Atheia froze, trying to search Romie’s memories to determine who this was. There was magic to the woman. It smelled of verdant things, of damp soil and ancient trees. The name came to her in a flurry of memories.

Hazel Amberyl. The High Matriarch of the Wychwood.

Something inside her fought to the surface with surprising rigor.

It was Romie but not. It was an echo of the bone key, the witch whose name had been Aspen.

Atheia could feel memories surge behind her eyes: a bond between two sisters and their authoritative mother, a sense of fierce protectiveness she had rarely felt before.

It rooted her in place, made her vessel’s consciousness slip between the cracks enough for her to shout a warning.

“RUN, MRS. AMBERYL. I’M POSSESSED BY—”

Atheia fought to control the reins again, but the damage was done, the witch stumbling back from her as if she’d seen a ghost. Atheia tried to move in her direction, but Romie took over once more, making it impossible to take a single step.

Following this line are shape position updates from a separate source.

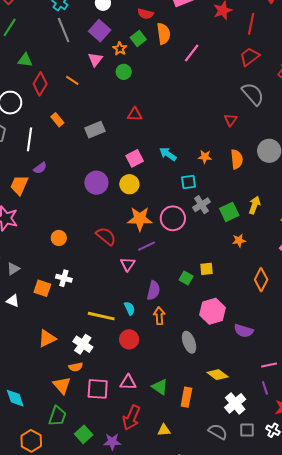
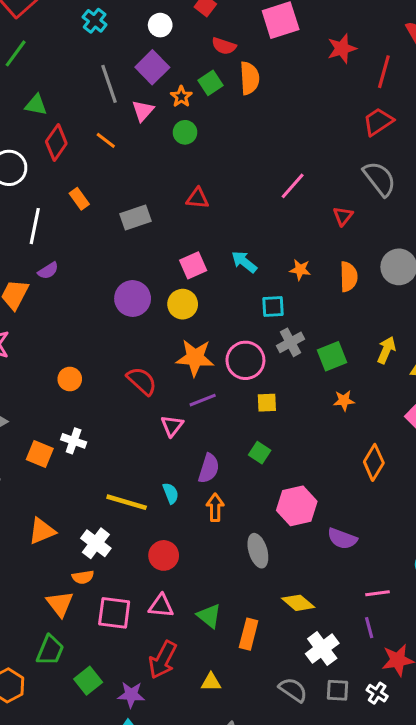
gray line: (64, 30) -> (109, 84), moved
pink line: (192, 53) -> (293, 186), moved
yellow arrow: (255, 205) -> (386, 350), moved
yellow square: (207, 269) -> (267, 403), moved
red circle: (129, 339) -> (164, 555), moved

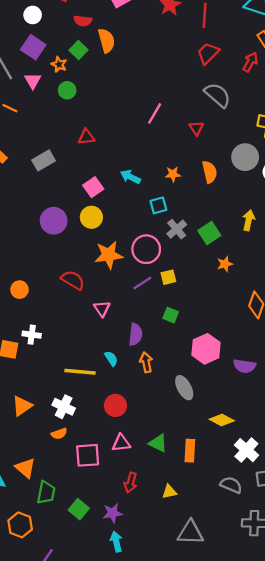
purple line: (203, 400) -> (142, 283), moved
orange triangle: (60, 604) -> (25, 468), moved
red arrow: (163, 660) -> (131, 483), size x0.7

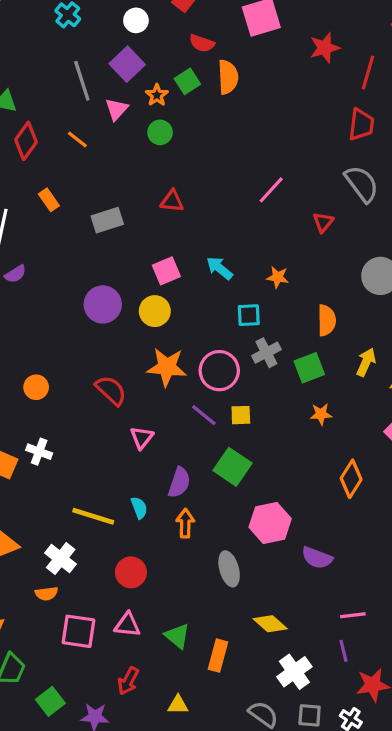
red trapezoid: (208, 53) -> (361, 125), turned 130
orange semicircle: (210, 172) -> (327, 320), moved
purple line: (142, 283) -> (204, 415), turned 60
green square: (171, 315) -> (233, 467), size x1.6

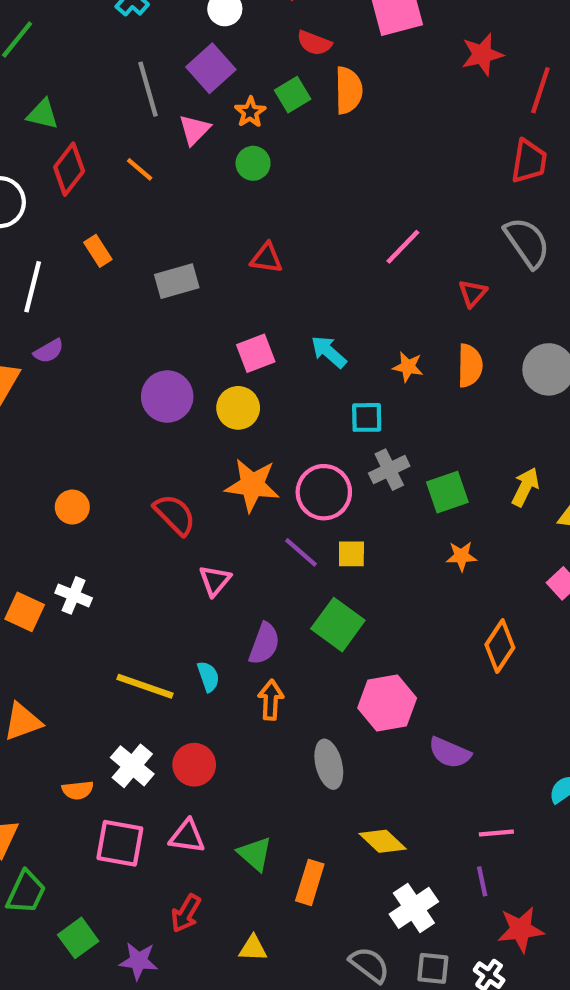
orange semicircle: (327, 320) -> (470, 366), moved
white cross: (61, 559) -> (132, 766), moved

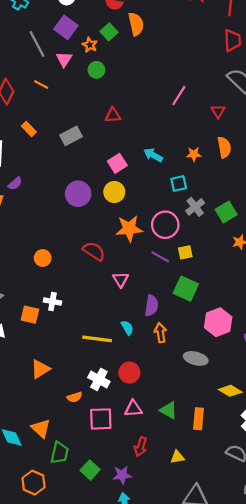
gray ellipse: (329, 764) -> (196, 358), turned -50

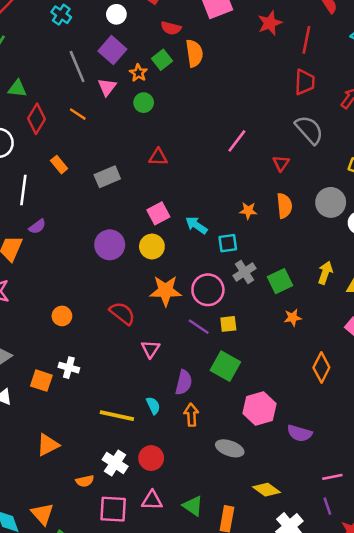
cyan arrow: (153, 155) -> (196, 225), moved

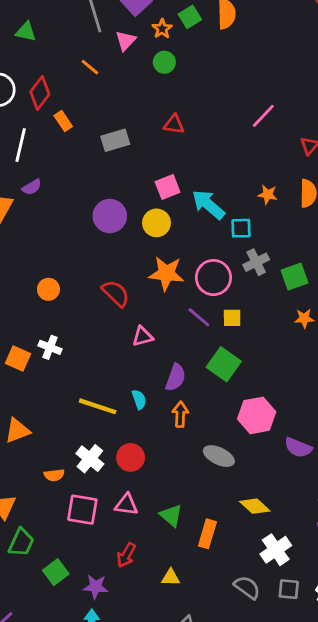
red diamond: (37, 119) -> (40, 93), moved
cyan arrow: (196, 225) -> (208, 205), size x1.4
pink triangle: (150, 349) -> (143, 336), turned 36

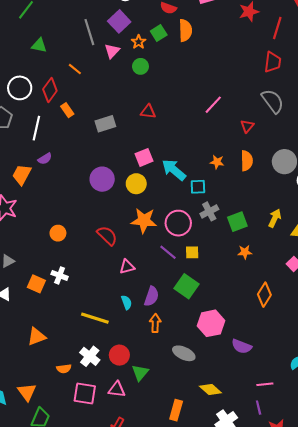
orange line: (90, 67) -> (75, 69), moved
cyan semicircle: (139, 399) -> (126, 302), moved
green triangle: (171, 515) -> (140, 373), moved, turned 30

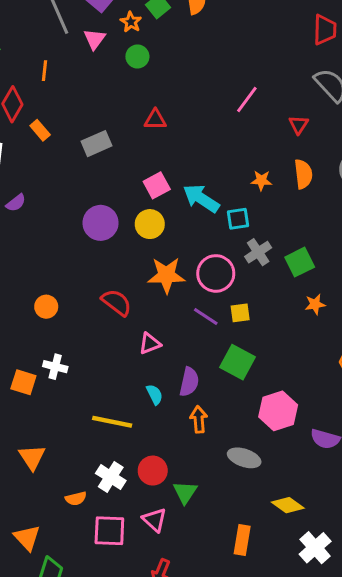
orange line: (75, 69) -> (44, 71), turned 64
orange triangle: (37, 337) -> (32, 457), turned -36
pink triangle: (117, 389) -> (154, 520), turned 42

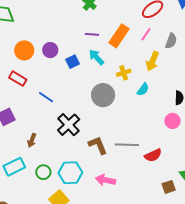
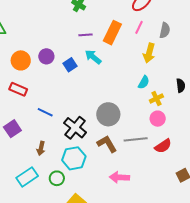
yellow cross: (124, 73) -> (156, 98), moved
gray circle: (103, 95) -> (108, 114), moved
blue line: (46, 97) -> (45, 112), moved
pink circle: (172, 121) -> (158, 119), moved
cyan hexagon: (70, 173) -> (74, 158), moved

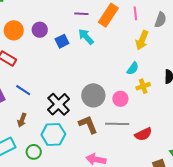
pink line: (139, 27) -> (135, 13), turned -40
blue line: (45, 112) -> (23, 90), moved
pink circle: (158, 119) -> (120, 99), moved

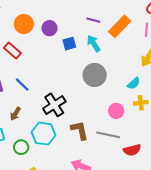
gray circle: (93, 95) -> (95, 75), moved

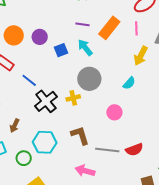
blue line: (22, 85) -> (29, 80), moved
yellow cross: (141, 103) -> (73, 98), moved
black cross: (54, 105) -> (46, 101), moved
gray line: (108, 135) -> (107, 150), moved

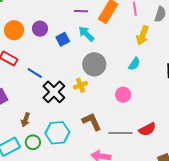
green circle: (24, 158) -> (33, 142), moved

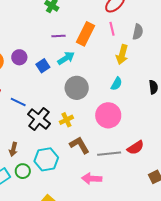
cyan arrow: (86, 34) -> (66, 58), turned 108
yellow cross: (81, 85) -> (66, 120), moved
pink circle: (123, 95) -> (108, 115), size x1.6

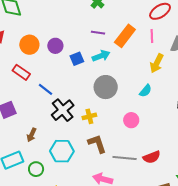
pink circle: (108, 115) -> (131, 120), size x0.6
green circle: (23, 171) -> (36, 169), moved

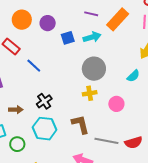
black cross: (63, 110) -> (44, 101), moved, size x0.7
yellow cross: (89, 116) -> (90, 93), moved
brown arrow: (32, 135) -> (16, 110), turned -120

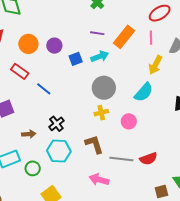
cyan semicircle: (133, 76) -> (144, 92), size x1.5

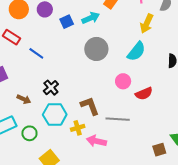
yellow cross: (101, 113) -> (78, 128), moved
brown arrow: (29, 134) -> (24, 99), turned 32
red semicircle: (148, 159) -> (144, 93), moved

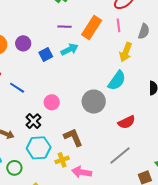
gray circle: (96, 49) -> (94, 102), moved
pink circle: (123, 81) -> (52, 102), moved
gray line: (118, 119) -> (120, 155), moved, turned -40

The witch ran. By the time Atheia stomped her vessel deep down and was about to follow, going after the witch didn’t matter anymore. Because a voice that felt like the moon itself, quiet and mercurial, rose from behind Atheia, so impossible that it knocked her entire world off its axis.

“Hello, daughter.”

Atheia turned, thinking she must have imagined it, because there was no way that the being that voice belonged to was here, and no way she would call Atheia daughter despite her somewhat motherly inclination toward her.

Indeed, it was not the goddess of the moon who stood before her but a young man, a boy really, with blond curls and a fair complexion.

There was a Waning Moon tattoo on his hand, marking him as a lunar mage.

His eyes were like quicksilver, flashing too unnaturally to go unnoticed.

And paired with the lilt of his voice, the words he’d used…

The goddess of the moon, wearing the face of a vessel much like Atheia was, smiled knowingly at her quiet realization. “We are so pleased to see you.”

She pulled Atheia in for an embrace, and when Atheia breathed her in, she could smell the moon itself, feel the goddess as she remembered her, as if the goddess’s very essence had erased every bit of the vessel until it was only her, despite the unrecognizable features.

Atheia couldn’t help but fold into her embrace, realizing just how starved for affection she had become since being put back together in this body.

When the goddess pulled away, her eyes shifted, her essence changed, so that in quick succession the vessel became each of the other three gods of the living.

The goddess of the earth smiling fondly at her; the god of the sun giving her a stoic nod; the god of the air winking at her as if they shared a secret.

And then it was as if all four of them shared space at once in this vessel of theirs, his eyes bright with power, his features an amalgamation of these presences inside him.

“How can this be?” Atheia breathed. “I thought Clover had destroyed you all.”

“He took our godly might from us, yes,” they said in a voice that was layered and beautiful, a mixture of all their voices. “But even he could not kill immortal gods. And yet we find ourselves not quite immortal anymore, either.”

Atheia gaped at them. “Not immortal—what does that mean?”